A 39-year-old female admitted to the neurology ward due to a new paraparesis grade 2 and bladder retention since the previous week. She reported a previous episode five months earlier of a left-sided incoordination associated with ipsilateral trigeminal neuralgia, with only partial recovery, which prevented her from returning to work. She was undergoing an outpatient investigation when she presented current symptoms. MRI showed multiple periventricular, juxtacortical, middle cerebellar peduncle lesions and four eccentric short spinal cord lesions, three of them with CEL. OCBs were present in CSF and the JCV index was 1.69. She started alemtuzumab therapy after discharge.

Alemtuzumab

Alemtuzumab is a humanized monoclonal antibody directed against lymphocytes surface protein CD52. It targets the surface of lymphocytes and monocytes determining a deep depletion of T and B lymphocytes[55] and leading to quantitative and qualitative changes in immune regulatory networks. These changes include suppression of memory B cells, inducing a relative increase in Treg and memory T-cell counts, and a potential shift from a pro- to anti-inflammatory environment (driven by differential reconstitution of T-cell subsets)[56].

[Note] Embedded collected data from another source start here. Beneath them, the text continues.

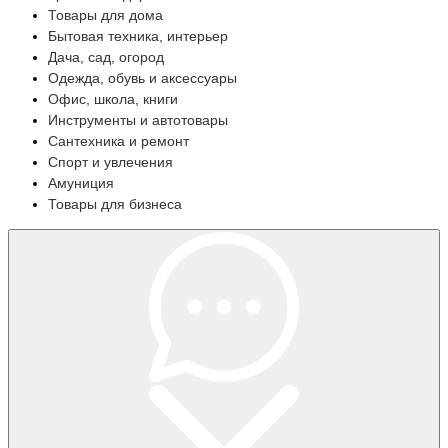
Товары для дома
Бытовая техника, интерьер
Дача, сад, огород
Одежда, обувь и аксессуары
Офис, школа, книги
Инструменты и автотовары
Сантехника и ремонт
Спорт и увлечения
Амуниция
Товары для бизнеса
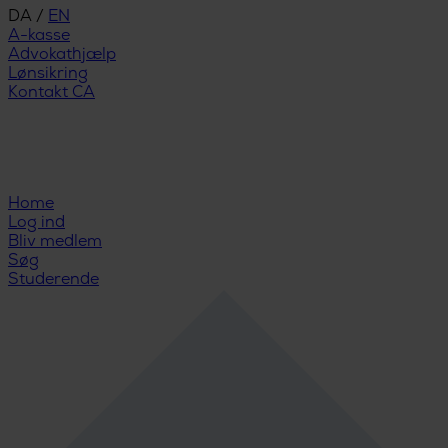
DA
/
EN
A-kasse
Advokathjælp
Lønsikring
Kontakt CA
Home
Log ind
Bliv medlem
Søg
Studerende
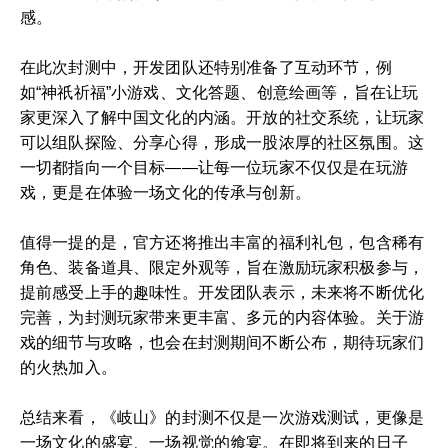
感。
在此次封测中，开发团队还特别准备了互动环节，例
如“神祇祈福”小游戏、文化答题、创意绘画等，旨在让玩
家更深入了解中国文化的内涵。开放的社交系统，让玩家
可以组队探险、分享心得，形成一股浓厚的社区氛围。这
一切都指向一个目标——让每一位玩家不仅仅是在玩游
戏，更是在体验一场文化的传承与创新。
值得一提的是，官方还将推出丰富的福利礼包，包含稀有
角色、装备道具、限定外观等，旨在激励玩家积极参与，
提前感受上手的趣味性。开发团队表示，未来将不断优化
完善，为封测玩家带来更丰富、多元的内容体验。关于游
戏的细节与攻略，也会在封测期间不断公布，期待玩家们
的火热加入。
总结来看，《岐山》的封测不仅是一次游戏测试，更像是
一场文化的盛宴、一场视觉的飨宴。在即将到来的日子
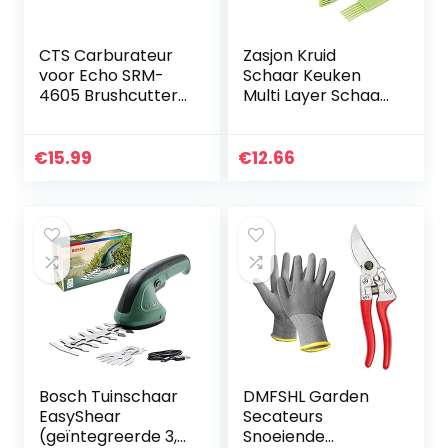
CTS Carburateur
Zasjon Kruid
voor Echo SRM-
Schaar Keuken
4605 Brushcutter
Multi Layer Schaar
vervangt Walbro
Kruid Cutter
stijl
Schaar Salade
Chopper Schaar
€
15.99
€
12.66
Versnipperen
Schaar Koken
Schaar…
Bosch Tuinschaar
DMFSHL Garden
EasyShear
Secateurs
(geïntegreerde 3,6
Snoeiende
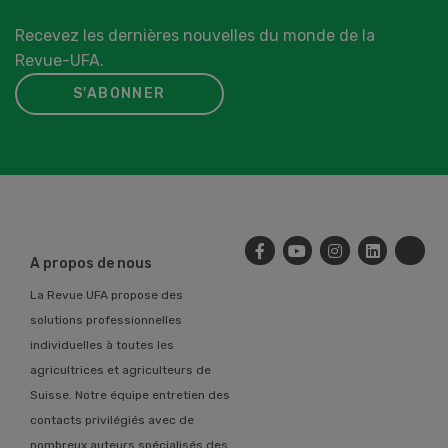
Recevez les dernières nouvelles du monde de la
Revue-UFA.
S'ABONNER
A propos de nous
La Revue UFA propose des
solutions professionnelles
individuelles à toutes les
agricultrices et agriculteurs de
Suisse. Notre équipe entretien des
contacts privilégiés avec de
nombreux auteurs spécialisés des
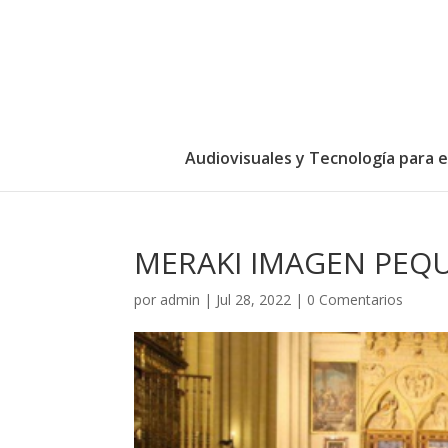
Audiovisuales y Tecnología para 
MERAKI IMAGEN PEQ
por
admin
|
Jul 28, 2022
|
0 Comentarios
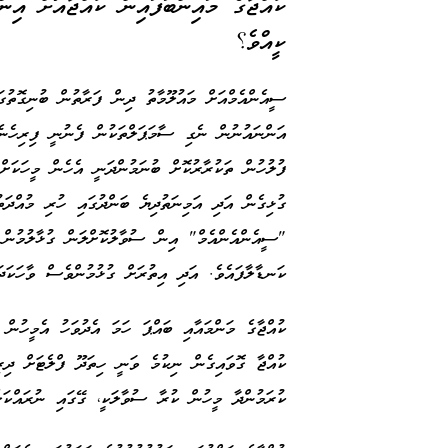
ކުއްޖާގެ މައިންބަފައިން ކުއްޖާއަަށް އިނ
ކީއްވެ؟
ސީއެންއެމްއަށް މައުލޫމާތު ދިން ފަރާތުން ބުނިގޮތުގަ
އަންނައުނުން ނެގި ސާމަޕަލްތަކުން ފެނުނީ ފިރިހެނެއ
ފުލުހުން ތަކުރާރުކޮށް ބުނަމުންދަނީ އެހެން މީހަކަށ
ގުޅިގެން އަދި އަމިނަތުދިޔެ ބަންދުގައި ހުރި މުއްދަތު
"ސީއެންއެންއެމް" އިން ސުވާލުކޮށްލަން ގުޅާލުމުން 
ކަނޑާލާފައެވެ. އަދި އިތުރަށް ގުޅުމުންވެސް ވާހަކަދ
ކުއްޖާގެ މަންމައާއި ބައްޕަ ހަމަ އެދުވަހު އެމީހުން 
ކުއްޖާ ގޮވައިގެން ނިކުމެ ވަނީ ހިތަދޫ ފްލެޓަށް ދިރިއ
ކުރަމުންދާ މީހުން ކުރާ ސުވާލަކީ، ގޭގައި ނުރައްކަލ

The CARE MS I randomized trial for highly active MS in naive patients demonstrated an annualized reduction in relapse rate of 55%, compared with interferon Beta 1a, with 77% of relapse-free patients at two-year follow-up[57]. Surprising results were found in follow-up studies, with a rate of 62% of patients remaining on NEDA 3 after five years of the initial course of alemtuzumab[58].

Treatment with alemtuzumab occurs in two courses: in month 1 of treatment, a daily infusion of 12mg of alemtuzumab for five days and after 12 months, a daily infusion of 12mg of alemtuzumab for three days.

Adverse effects include infusion-associated or non reactions, with up to 14% being a serious adverse effect. Up to 90% of patients report some infusion reaction, most of them with mild manifestations such as fever, headache, rash, chills and urticaria. Serious infusion reactions occurred in less than 3% of patients in the CARE MSI study[59].

Adverse reactions not related to infusion include lymphopenia, serious infections, idiopathic thrombocytopenic purpura, thyroid disorders and kidney problems[59],[60]. Because of the long-lasting effects of the drug, very close monitoring should take place for surveillance and intervention for possible harm. This includes regular assessment of thyroid and renal function with proteinuria screening and infectious monitoring. Patients should have their tuberculosis status assessed before starting treatment, receive HPV vaccine and undergo nutritional counseling to prevent Listeria foodborne infection. Due to the risk of generalized herpetic infection, prophylaxis with acyclovir is routinely given for at least one month after infusion. Also, for the prevention of infusion reactions, premedication with methylprednisolone, antipyretic and antihistamine is routinely performed in all infusions[59],[61].

In the above case, alemtuzumab was chosen as therapy in the context of highly active MS in a patient with a high JCV index, a relative contraindication to the use of natalizumab.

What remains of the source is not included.